GGP: A Graph-based Grouping Planner
for Explicit Control of Long Text Generation
Abstract.
Existing data-driven methods can well handle short text generation. However, when applied to the long-text generation scenarios such as story generation or advertising text generation in the commercial scenario, these methods may generate illogical and uncontrollable texts. To address these aforementioned issues, we propose a graph-based grouping planner (GGP) following the idea of first-plan-then-generate. Specifically, given a collection of key phrases, GGP firstly encodes these phrases into an instance-level sequential representation and a corpus-level graph-based representation separately. With these two synergic representations, we then regroup these phrases into a fine-grained plan, based on which we generate the final long text. We conduct our experiments on three long text generation datasets and the experimental results reveal that GGP significantly outperforms baselines, which proves that GGP can control the long text generation by knowing how to say and in what order.
1. Introduction
In recent years, live streaming is becoming an increasingly popular trend of sales in E-commerce. In live streaming, an anchor will attractively introduce the listed product items, and offer certain discounts or coupons, to facilitate user interaction and volume of transactions. However, script creation of product introduction is very time-consuming and requires professional sales experience. To alleviate this problem, we launched AliMe Avatar, an AI-powered Vtuber for automatically product broadcasting in the live-streaming sales scenario. Figure 1 reveals how our virtual avatar broadcasts products with scripts created by our proposed planning-based methods. In AliMe Avatar, the process of script creation is abstracted into a first-plan-then-generate data-to-text task.
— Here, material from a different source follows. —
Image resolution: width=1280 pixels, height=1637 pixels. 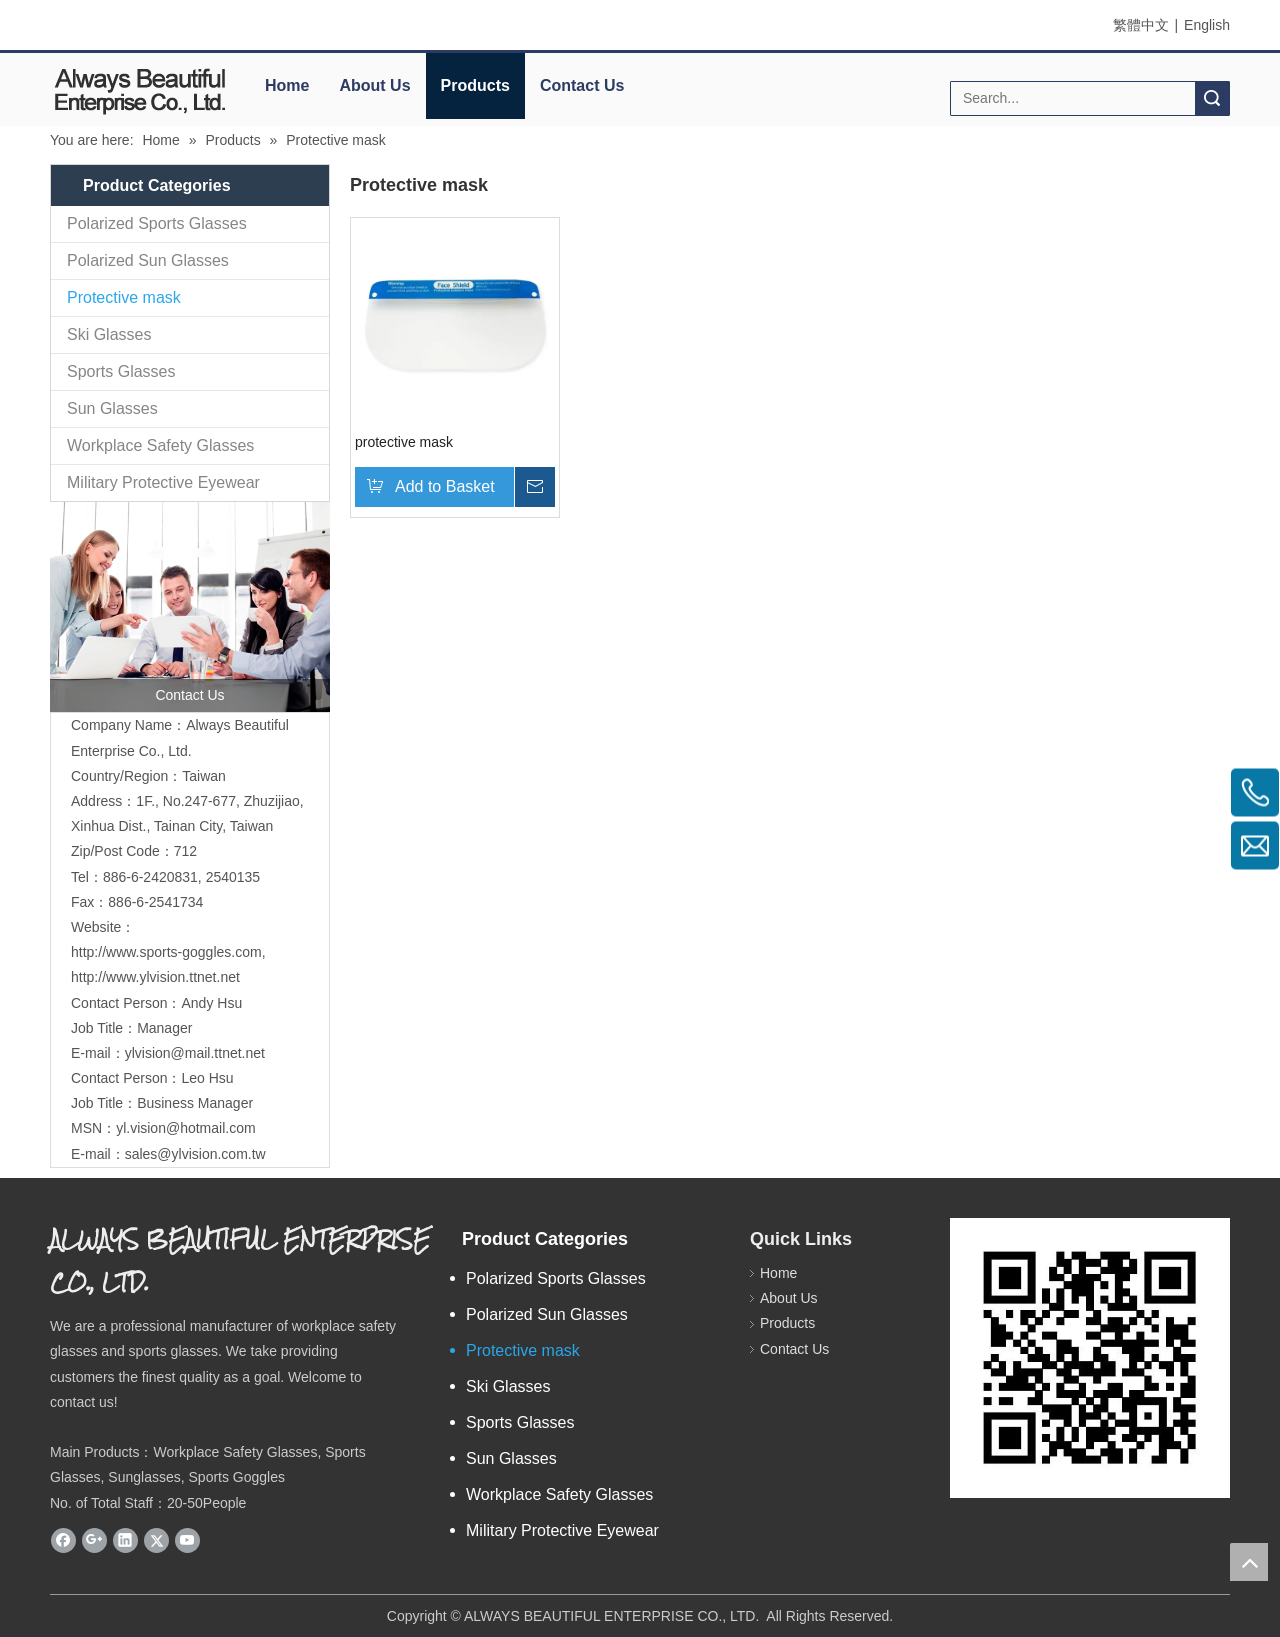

The task of data-to-text generation is to generate a natural language description for given structured data (Gatt and Krahmer, 2018). Data-to-text methods have a wide range of applications in domains like automatic generation of weather forecasting, game report and production description. Table 1 shows an example where the input data is a collection of key phrases, and the output texts are corresponding natural language descriptions generated from intermediate plans.

Recently several published articles are inspired by the first-plan-then-generate pipeline (Kukich, 1983; Mei et al., 2015) which includes content planning, sentence planning and surface realization. Moryossef et al. (Moryossef et al., 2019) proposed a planning-based method to split the generation process into a symbolic text-planning stage followed by a neural generation stage. The text planner determines the information structure and expresses it unambiguously as a sequence of ordered trees from graph data. Puduppully et al. (Puduppully et al., 2019) also decomposed the generation task into two stages with end-to-end methods instead. Zhao et al. (Zhao et al., 2020) focused on planning from graph data and proposed a model named DualEnc. DualEnc is a dual encoding model that can not only incorporate the graph structure but can also cater to the linear structure of the output text. Considering the task of long text generation, Shao et al. (Shao et al., 2019) proposed a planning-based hierarchical variational model (PHVM) to generate long texts with plans.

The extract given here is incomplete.